Bis sich daraus allerdings komplexes Leben entwickelt hat, hat es ziemlich lange gedauert. Nach rund 2 Milliarden Jahren gab es auf der Erde gerade mal primitive Einzeller – wobei das Wort primitiv ziemlich relativ ist. Eine primitive Salmonelle besteht aus genauso vielen Einzelteilen wie eine Boeing 747. Da bekommt der Song „Flugzeuge im Bauch“ eine vollkommen neue Bedeutung. Allein in unserem Darm tummeln sich 3 kg Bakterien, unser Gehirn wiegt gerade mal die Hälfte. Wer hat hier eigentlich das Sagen? Wir haben doppelt so viele Darmbakterien wie Gehirn. Wahrscheinlich kommt deswegen oft so ein Scheiß raus. Dabei leben wir nur, weil uns Bakterien mit allem versorgen. Wir können nicht ohne sie, aber sie können problemlos ohne uns – es ist ihr Planet. Sie erzeugen Sauerstoff, reinigen das Wasser, machen den Boden fruchtbar. Pro Tag machen 10 Millionen Bakterien in unserem Darm die Drecksarbeit. Aber haben wir es ihnen jemals gedankt?
Ich finde es wirklich schade, dass Bakterien so unbeliebt sind, was wahrscheinlich ein bisschen an ihrem Aussehen liegt: vom Kuschelfaktor ganz weit hinten. Da hat es ein Pandabär schon leichter, weil er so süß ist. Aber was bitte hat ein Pandabär jemals für uns getan? Nichts. In Wirklichkeit ist der Pandabär ein eingebildeter kleiner Schnösel.

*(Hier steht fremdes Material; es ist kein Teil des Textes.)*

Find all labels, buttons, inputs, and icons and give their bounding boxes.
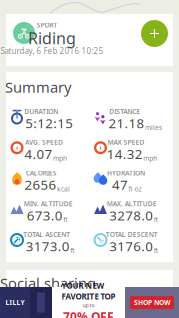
staticText: YOUR NEW FAVORITE TOP	[62, 280, 116, 302]
staticText: 3173.0	[26, 237, 70, 255]
staticText: MIN. ALTITUDE	[24, 199, 73, 208]
button[interactable]: HYDRATION	[90, 164, 173, 194]
staticText: Social sharing	[0, 273, 96, 293]
staticText: mph	[143, 154, 157, 163]
button[interactable]: Advertisement: 70% off	[0, 287, 179, 318]
staticText: 47	[112, 176, 128, 193]
staticText: AVG. SPEED	[25, 138, 63, 147]
staticText: ft	[70, 246, 74, 255]
staticText: TOTAL ASCENT	[23, 230, 70, 239]
button[interactable]: DURATION	[6, 102, 90, 132]
staticText: 673.0	[27, 206, 63, 224]
button[interactable]: DISTANCE	[90, 102, 173, 132]
staticText: 4.07	[25, 145, 53, 163]
button[interactable]: AVG. SPEED	[6, 133, 90, 163]
staticText: mph	[53, 154, 67, 163]
staticText: kcal	[57, 184, 70, 193]
staticText: 70% OFF	[63, 309, 114, 318]
staticText: Summary	[5, 77, 71, 97]
staticText: SPORT	[36, 21, 58, 30]
staticText: SHOP NOW	[134, 298, 170, 307]
staticText: 5:12:15	[25, 114, 73, 132]
button[interactable]: TOTAL ASCENT	[6, 225, 90, 255]
button[interactable]: TOTAL DESCENT	[90, 225, 173, 255]
button[interactable]: MAX SPEED	[90, 133, 173, 163]
staticText: 2656	[25, 176, 57, 193]
staticText: MAX. ALTITUDE	[107, 199, 157, 208]
staticText: Riding	[28, 27, 76, 49]
staticText: Saturday, 6 Feb 2016 10:25	[0, 46, 104, 56]
staticText: ft	[63, 215, 67, 224]
staticText: HYDRATION	[107, 169, 145, 178]
staticText: CALORIES	[26, 169, 57, 178]
staticText: ft	[154, 246, 158, 255]
staticText: miles	[145, 123, 162, 132]
button[interactable]: Add activity	[141, 20, 168, 47]
staticText: LILLY	[6, 298, 24, 307]
staticText: 3278.0	[109, 206, 153, 224]
button[interactable]: CALORIES	[6, 164, 90, 194]
staticText: ft	[154, 215, 158, 224]
staticText: DURATION	[24, 107, 58, 116]
staticText: MAX SPEED	[108, 138, 145, 147]
button[interactable]: MIN. ALTITUDE	[6, 194, 90, 224]
staticText: fl oz	[129, 184, 142, 193]
staticText: 3176.0	[109, 237, 153, 255]
staticText: TOTAL DESCENT	[106, 230, 158, 239]
staticText: 21.18	[108, 114, 144, 132]
staticText: up to	[82, 302, 94, 309]
staticText: 14.32	[107, 145, 143, 163]
staticText: DISTANCE	[109, 107, 140, 116]
button[interactable]: MAX. ALTITUDE	[90, 194, 173, 224]
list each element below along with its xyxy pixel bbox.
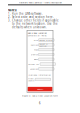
staticText: Location: [30, 68, 38, 70]
staticText: to the network location. Use the: [8, 22, 58, 25]
staticText: Site: [34, 39, 38, 41]
staticText: 6: [39, 102, 41, 105]
staticText: 1. Run the LIMS software.: [8, 12, 43, 15]
staticText: 2. Select a site and section here.: [8, 16, 54, 18]
staticText: Device: [31, 53, 38, 56]
staticText: defaults when unknown.: [8, 26, 47, 28]
staticText: Network Tools Service – Work Instruction: [18, 2, 62, 4]
button[interactable]: Submit: [28, 87, 52, 91]
staticText: Complete all fields.: [27, 34, 47, 36]
staticText: Section: [31, 44, 38, 46]
staticText: Circuit ID: [28, 63, 39, 65]
staticText: Notes:: [8, 9, 17, 12]
staticText: Select a site: [39, 39, 52, 41]
staticText: Submit: [36, 88, 44, 90]
staticText: Select a section: [39, 43, 47, 47]
staticText: Type: [34, 49, 38, 51]
staticText: Optional information: [28, 74, 50, 76]
staticText: Figure 3: Add a New Location form: [22, 95, 58, 97]
staticText: Rack: [34, 58, 38, 60]
staticText: Add a new Location: [27, 32, 46, 34]
staticText: Note Search: [28, 77, 34, 82]
staticText: 3. Change other fields if applicable: [8, 19, 59, 22]
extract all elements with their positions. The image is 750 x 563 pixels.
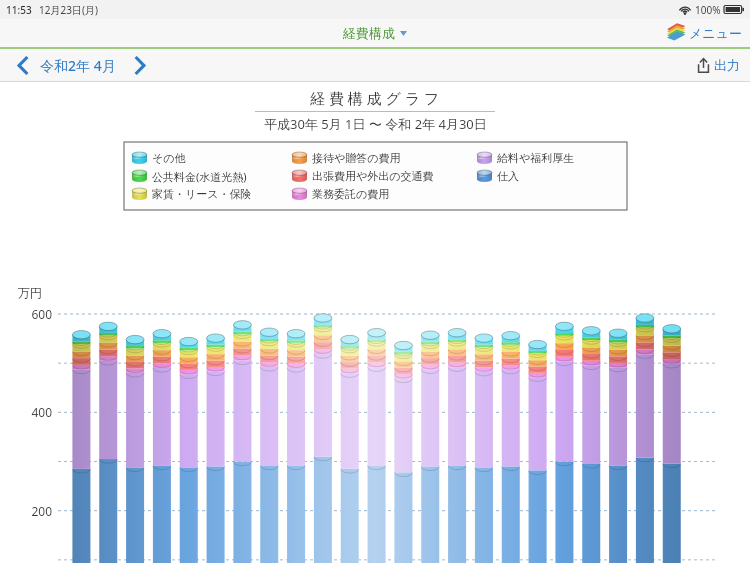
button[interactable]: 経費構成 bbox=[343, 25, 407, 41]
staticText: 給料や福利厚生 bbox=[497, 151, 575, 165]
staticText: 11:53 bbox=[6, 3, 32, 17]
staticText: 公共料金(水道光熱) bbox=[152, 169, 247, 184]
button[interactable]: メニュー bbox=[666, 25, 742, 41]
staticText: 令和2年 4月 bbox=[40, 56, 116, 75]
staticText: 経費構成 bbox=[343, 25, 395, 41]
staticText: 経 費 構 成 グ ラ フ bbox=[310, 88, 440, 108]
staticText: 100% bbox=[695, 3, 721, 17]
button[interactable]: 出力 bbox=[697, 57, 740, 73]
staticText: 平成30年 5月 1日 〜 令和 2年 4月30日 bbox=[264, 115, 487, 133]
button[interactable]: 前の月 bbox=[10, 52, 36, 78]
staticText: 業務委託の費用 bbox=[312, 187, 390, 201]
staticText: 600 bbox=[12, 306, 52, 322]
staticText: 出張費用や外出の交通費 bbox=[312, 169, 434, 183]
staticText: 出力 bbox=[714, 57, 740, 73]
staticText: 400 bbox=[12, 404, 52, 420]
staticText: 家賃・リース・保険 bbox=[152, 187, 252, 201]
staticText: 万円 bbox=[18, 285, 42, 300]
staticText: 200 bbox=[12, 503, 52, 519]
button[interactable]: 令和2年 4月 bbox=[40, 56, 116, 75]
staticText: 仕入 bbox=[497, 169, 519, 183]
staticText: メニュー bbox=[689, 25, 742, 41]
staticText: その他 bbox=[152, 151, 186, 165]
button[interactable]: 次の月 bbox=[126, 52, 152, 78]
staticText: 12月23日(月) bbox=[39, 3, 98, 17]
staticText: 接待や贈答の費用 bbox=[312, 151, 401, 165]
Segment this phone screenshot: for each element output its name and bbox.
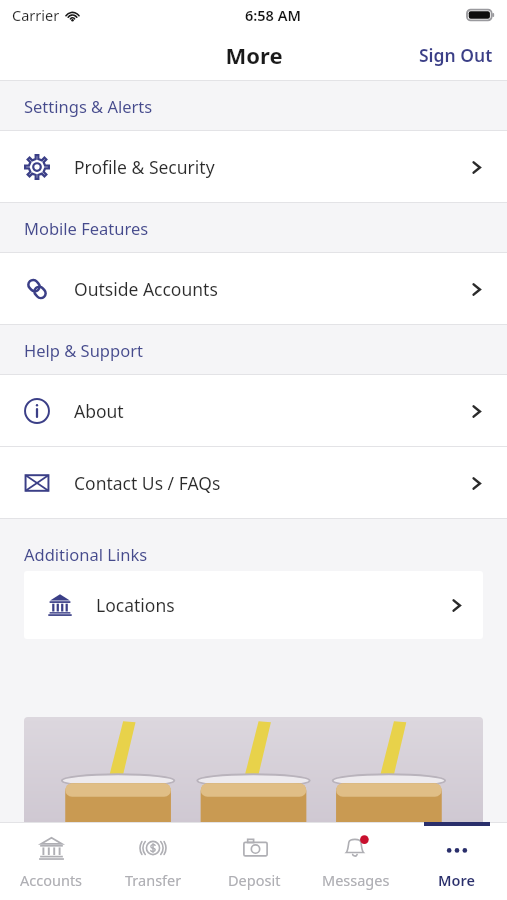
staticText: Help & Support <box>24 339 143 361</box>
staticText: Messages <box>322 870 390 890</box>
button[interactable]: More <box>406 822 507 900</box>
other: Open <box>468 281 485 298</box>
staticText: More <box>438 870 475 890</box>
staticText: Deposit <box>228 870 281 890</box>
staticText: Settings & Alerts <box>24 95 153 117</box>
staticText: Carrier <box>12 5 60 25</box>
button[interactable]: Contact Us / FAQs <box>0 447 507 519</box>
button[interactable]: Sign Out <box>405 35 507 75</box>
button[interactable]: Transfer <box>102 822 204 900</box>
other: Open <box>468 159 485 176</box>
button[interactable]: About <box>0 375 507 447</box>
staticText: Mobile Features <box>24 217 149 239</box>
other: Open <box>468 475 485 492</box>
staticText: Additional Links <box>24 543 148 565</box>
button[interactable]: Locations <box>24 571 483 639</box>
button[interactable]: Profile & Security <box>0 131 507 203</box>
button[interactable]: Deposit <box>204 822 305 900</box>
staticText: 6:58 AM <box>245 5 301 25</box>
other: Open <box>448 597 465 614</box>
button[interactable]: Messages <box>305 822 406 900</box>
staticText: About <box>74 399 124 423</box>
button[interactable]: Promotion <box>24 717 483 822</box>
staticText: Sign Out <box>419 43 493 67</box>
staticText: Transfer <box>125 870 182 890</box>
other: Open <box>468 403 485 420</box>
button[interactable]: Outside Accounts <box>0 253 507 325</box>
staticText: Contact Us / FAQs <box>74 471 221 495</box>
staticText: Accounts <box>20 870 83 890</box>
staticText: More <box>225 40 283 70</box>
staticText: Locations <box>96 593 175 617</box>
staticText: Profile & Security <box>74 155 215 179</box>
button[interactable]: Accounts <box>0 822 102 900</box>
staticText: Outside Accounts <box>74 277 218 301</box>
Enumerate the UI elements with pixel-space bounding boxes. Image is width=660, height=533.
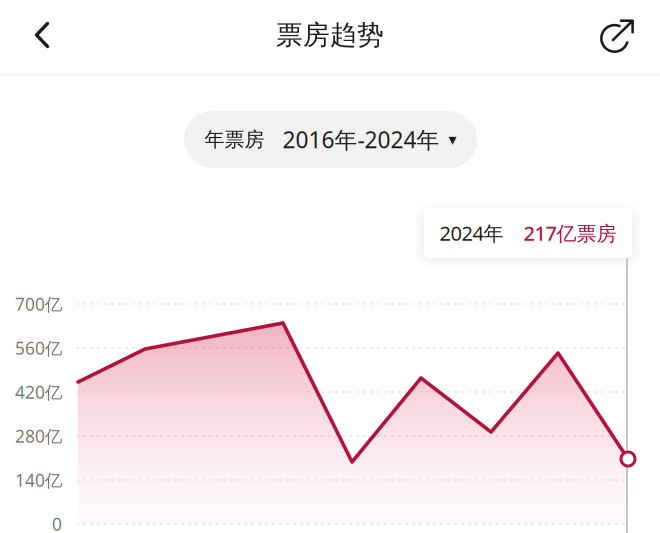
button[interactable]: Back (20, 13, 64, 57)
staticText: 2024年 (440, 220, 504, 246)
staticText: 280亿 (15, 424, 62, 448)
staticText: 年票房 (204, 127, 264, 152)
staticText: 票房趋势 (276, 19, 384, 51)
staticText: ▾ (448, 130, 456, 149)
button[interactable]: 年票房 (184, 111, 477, 168)
button[interactable]: Share (596, 13, 640, 57)
staticText: 700亿 (15, 292, 62, 316)
staticText: 420亿 (15, 380, 62, 404)
staticText: 0 (52, 512, 62, 533)
staticText: 217亿票房 (524, 220, 616, 246)
staticText: 560亿 (15, 336, 62, 360)
staticText: 140亿 (15, 468, 62, 492)
staticText: 2016年-2024年 (282, 124, 440, 154)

Der hat ganz bewusst seine Fortpflanzung eingestellt, weil er nicht die Top-Position auf der Toten Liste gefährden will. Für das ökologische Gleichgewicht ist dieser Pandabär vollkommen egal. Aber trotzdem gibt der WWF Millionen dafür aus, um dieses Vieh irgendwie zum Kopulieren zu bringen. Die Wärter vom Pekinger Zoo – das muss man sich mal vorstellen – haben diesen Viechern sogar Pornos vorgespielt, um sie zu animieren. Und man fragt sich: Was waren das für Pornos? Von Menschen? Von Menschen in Panda-Kostümen? Von Menschen in einem Fiat Panda? Wenn dieses blöde Vieh keinen Bock auf Fortpflanzung hat, dann lasst es doch in Gottes Namen aussterben. Wenn der Pandabär ausstirbt, geht mir das am Arsch vorbei. Wenn das Darmbakterium ausstirbt, kann ich nicht mehr kacken.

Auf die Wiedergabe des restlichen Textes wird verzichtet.